Parole al vetriolo quelle del segretario della Camera del lavoro metropolitana per la Cgil Michele Bulgarelli, rilasciate in merito alla vertenza che vede protagonista l’agenzia ItaliaMeteo, per la quale il governo ha ufficializzato l’altro ieri il trasferimento a Roma.
"Un trasferimento che di fatto è un licenziamento collettivo, in particolare per quella decina di lavoratori somministrati che non hanno ricevuto altra comunicazione se non quella che impedisce loro di rientrare nell’originario posto di lavoro, e anche per quelle 25-30 partite Iva che di punto in bianco dovrebbero trasferirsi a Roma. Ma non è detta l’ultima parola – prosegue Bulgarelli –. Martedì 10 i lavoratori si riuniranno in un’assemblea pubblica davanti al Tecnopolo. Questa è una crisi aziendale e va trattata come tale, per quanto appaia paradossale in quanto il datore di lavoro è il Dipartimento della Protezione civile. Se a dare un preavviso di una decina di giorni fosse stato un privato, lo avremmo chiamato un comportamento banditesco. Al prefetto chiederemo lo stato di agitazione: sono venute meno le più normali relazioni sindacali, a partire dal fatto che la Rsu non è nemmeno mai stata convocata. Il punto vero che è questo governo vuole punire Bologna". I lavoratori sono compatti: "La decina di ricercatori distaccati da altri enti (Regione e Arpa, in prevalenza, ndr) hanno deciso che non prenderenno decisioni individuali prima che la questione venga risolta a livello collettivo".
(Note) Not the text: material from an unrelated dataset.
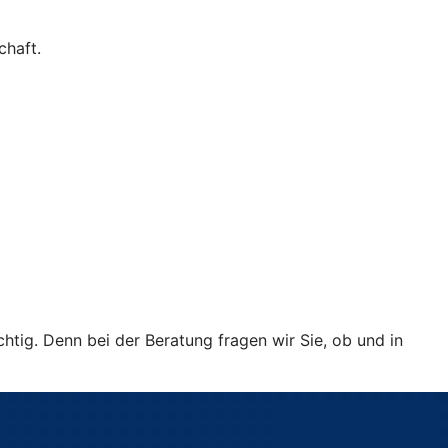
chaft.
htig. Denn bei der Beratung fragen wir Sie, ob und in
L’attenzione è rivolta anche al Parlamento: "Ci aspettiamo che deputati e senatori emiliano-romagnoli diano battaglia in fase di conversione in legge del decreto". Ai ricercatori non sono piaciute le parole filtrate da Roma secondo cui l’agenzia sarebbe stata spostata in quanto poco produttiva: "Osservazioni come queste, se fondate, potevano essere fatte in precedenza, non post mortem. Detto questo, la Regione sta lottando per mantenere ItaliaMeteo a Bologna, dunque evidentemente l’agenzia è ritenuta importante. Quanto meno per un elemento: questo era il primo tassello del Tecnopolo. Il fatto che evapori prima ancora dell’arrivo qui del supercalcolatore e dell’Università dell’Onu non è un bel segnale".